You can google muskrat for a picture I'm sure.


----------



## skippershe (May 22, 2006)

Maybe a Muskrat??


----------



## egregg57 (Feb 13, 2006)

wolfwood said:


> What size & shape body vs head vs nose?
> 
> I've got a few ideas...depending on answer to the above


So do I!!


----------



## skippershe (May 22, 2006)

Here...you can listen to this while you do your research Click and Enjoy!


----------



## wolfwood (Sep 19, 2005)

As said, without descriptions of coat & head/body/nose size & shape, it could be all kinds of things. ...but you're unlikely to find muskrats (or beaver...or otter) in a yard eating grass. All 3 are prim arily water dwellers, with beaver & muskrat generally only coming on land to feed or down trees (_MY_ trees!!) for lodging...if required..while otter will come to land to find house-building pieces (but they live in river banks), travel, & play (but they all eat fish....) . They are equally unlikely to return so quickly to a place they've been scared off from.

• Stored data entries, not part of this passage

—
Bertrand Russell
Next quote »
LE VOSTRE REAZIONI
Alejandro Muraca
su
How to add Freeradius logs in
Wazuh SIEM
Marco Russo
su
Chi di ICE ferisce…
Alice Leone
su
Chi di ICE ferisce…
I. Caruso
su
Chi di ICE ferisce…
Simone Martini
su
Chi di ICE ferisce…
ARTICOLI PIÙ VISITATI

You might also check these out in a mammal book or on-line:

black footed ferret
stoat
mongoose / dwarf mongoose

These, as well as several other options, are all in the weasel family, are equally as comfy on land as in the water, are VERY curious so might well return if they think there's a prize to be had, and are very likely in the high water/humidty region of Florida - in fact, I'll bet you've got all kinds of members of the weasel-family down there that NONE of the rest of us have. Oh - and some will have tails while others won't.


----------



## fl_diesel (Feb 15, 2006)

Per Wikipedia:

Muskrats are found over most of Canada and the United States and a small part of northern Mexico. They always inhabit wetlands, areas in or near salt and fresh-water marshlands, rivers, lakes, or ponds. They are not found in the state of Florida where the round-tailed muskrat, or Florida water rat, (Neofiber alleni) takes their place (Caras 1967).

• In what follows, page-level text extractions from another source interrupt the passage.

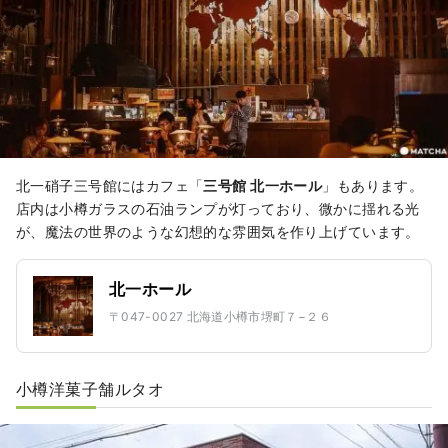
北一硝子三号館にはカフェ「
三号館 北一ホール
」もあります。
店内は小樽ガラスの石油ランプが灯っており、微かに揺れる光
が、魔法の世界のような幻想的な雰囲気を作り上げています。
北一ホール
〒047-0027 北海道小樽市堺町７−２６
小樽洋菓子舗ルタオ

So, could be a Florida water rat...whatever that is.


----------



## sleecjr (Mar 24, 2006)

wolfwood said:


> What size & shape body vs head vs nose?
> 
> I've got a few ideas...depending on answer to the above


It ran quick so i didnt get a good look. From what i did see it looks close to the muskrat picture some one put up. I will be keeping an eye out for it and will try to get a picture.


----------



## Piecemaker (Nov 15, 2007)

sleecjr

Try looking up what a Mink looks like a if it fits the discription.

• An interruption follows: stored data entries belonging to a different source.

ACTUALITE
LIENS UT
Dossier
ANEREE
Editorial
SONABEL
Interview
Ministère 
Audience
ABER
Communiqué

They are found in Florida as well as up north here.









Brian


----------



## 3athlete (May 14, 2006)

```
but you're unlikely to find muskrats (or beaver...or otter) in a yard eating grass.
```
Judi,

We have a muskrat that lives under the barn and eats the grass in the backyard, then takes a swim in the pond. We see him/her all spring and summer, sometimes even into the fall. they are definitely NOT cute little creatures! They look like rats! In fact the first time I saw it I just about died from being grossed out.


----------



## RizFam (Feb 25, 2006)

I'll say it isn't pretty muskrat


----------



## Fire44 (Mar 6, 2005)

While muskrats aren't real pretty, they are very tasty!!!!


----------



## mike elliott (Dec 17, 2007)

I don't Know what you seen but as far as muskrat,s go there the uglyist thing out there i went out to my truck once and there was one under it it wouldn't let me in . finally i jumped into the truck dropped the clutch so the truck would roll away from it then i jumped out and shot it . when i picked it up with a shovel later on i kind of felt bad didn't look quite so mean after i shot it.


----------



## RizFam (Feb 25, 2006)

Fire44 said:


> While muskrats aren't real pretty, they are very tasty!!!!

















*& double*


----------



## GarethsDad (Apr 4, 2007)

Did it look like this http://images.google.com/images?hl=en&...=1&ie=UTF-8 . James


----------



## PDX_Doug (Nov 16, 2004)

Around here we have Nutria. Kind of a cross between a Rat and a Beaver.
In other words, a long rat like tail, and a face only an Oregon State alumni could love!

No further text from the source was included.